**Exercise:** Each line of the data below that holds the word "teáskanna" is to be reported in full.

*** Exercise material Section Begins ***

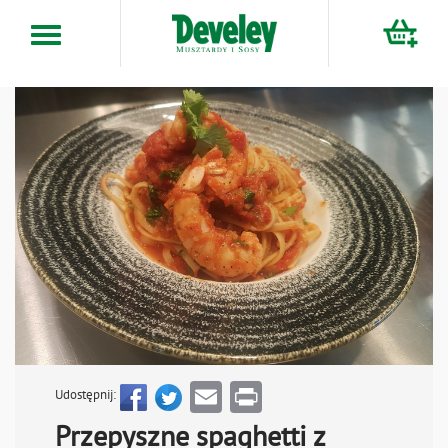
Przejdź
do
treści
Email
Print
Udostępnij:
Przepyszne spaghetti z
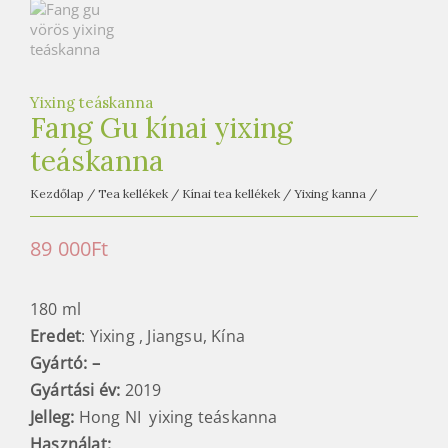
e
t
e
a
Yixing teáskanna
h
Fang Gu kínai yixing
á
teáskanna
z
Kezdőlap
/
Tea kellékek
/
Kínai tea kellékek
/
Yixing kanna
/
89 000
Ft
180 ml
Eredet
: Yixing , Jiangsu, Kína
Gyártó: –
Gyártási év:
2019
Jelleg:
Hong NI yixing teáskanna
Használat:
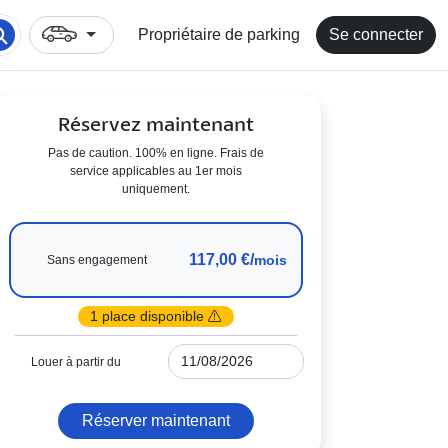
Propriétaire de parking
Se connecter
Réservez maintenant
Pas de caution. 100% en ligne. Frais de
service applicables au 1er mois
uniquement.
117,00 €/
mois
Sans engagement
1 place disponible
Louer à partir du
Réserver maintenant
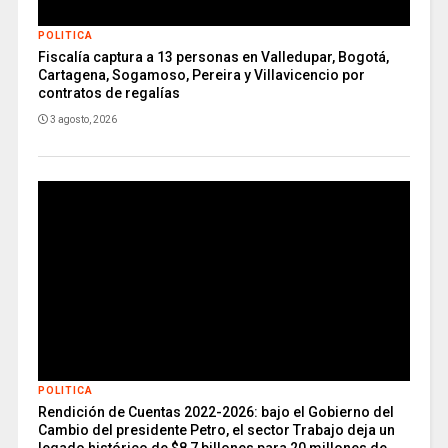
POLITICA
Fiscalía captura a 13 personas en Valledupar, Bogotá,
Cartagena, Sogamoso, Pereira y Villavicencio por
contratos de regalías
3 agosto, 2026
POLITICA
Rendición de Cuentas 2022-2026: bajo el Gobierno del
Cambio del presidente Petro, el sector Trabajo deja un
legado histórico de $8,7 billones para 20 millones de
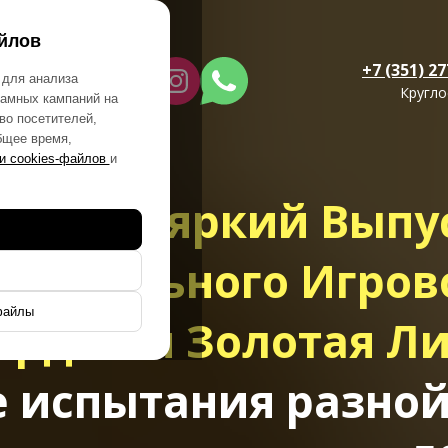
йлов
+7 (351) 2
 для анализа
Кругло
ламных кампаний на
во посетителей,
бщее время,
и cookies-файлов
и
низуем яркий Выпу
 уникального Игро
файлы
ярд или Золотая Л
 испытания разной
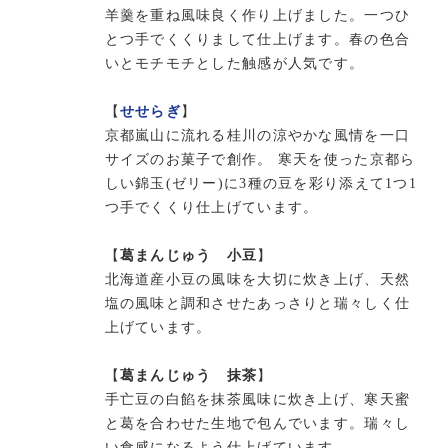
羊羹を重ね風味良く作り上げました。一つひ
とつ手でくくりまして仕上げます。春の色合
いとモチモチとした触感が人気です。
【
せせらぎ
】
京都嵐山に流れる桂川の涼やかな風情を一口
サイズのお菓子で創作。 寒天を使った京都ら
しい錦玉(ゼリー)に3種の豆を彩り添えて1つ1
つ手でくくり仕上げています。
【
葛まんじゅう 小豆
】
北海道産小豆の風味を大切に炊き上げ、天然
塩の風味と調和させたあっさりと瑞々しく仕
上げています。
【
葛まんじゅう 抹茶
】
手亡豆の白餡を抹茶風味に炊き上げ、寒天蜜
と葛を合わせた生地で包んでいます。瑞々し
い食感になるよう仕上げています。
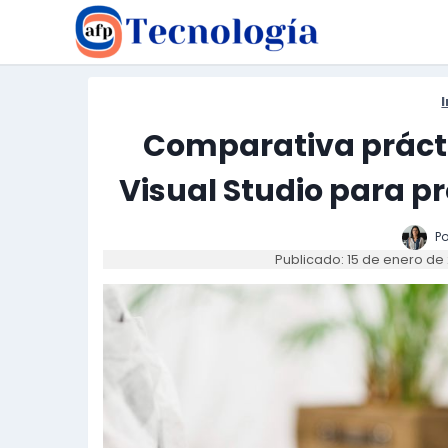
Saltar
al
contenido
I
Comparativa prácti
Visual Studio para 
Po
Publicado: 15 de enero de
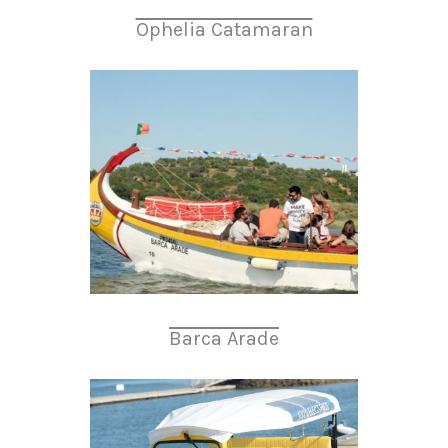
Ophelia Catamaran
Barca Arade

*** Exercise material Section Ends ***

**Task solution:**
Yixing teáskanna
teáskanna
Hong NI yixing teáskanna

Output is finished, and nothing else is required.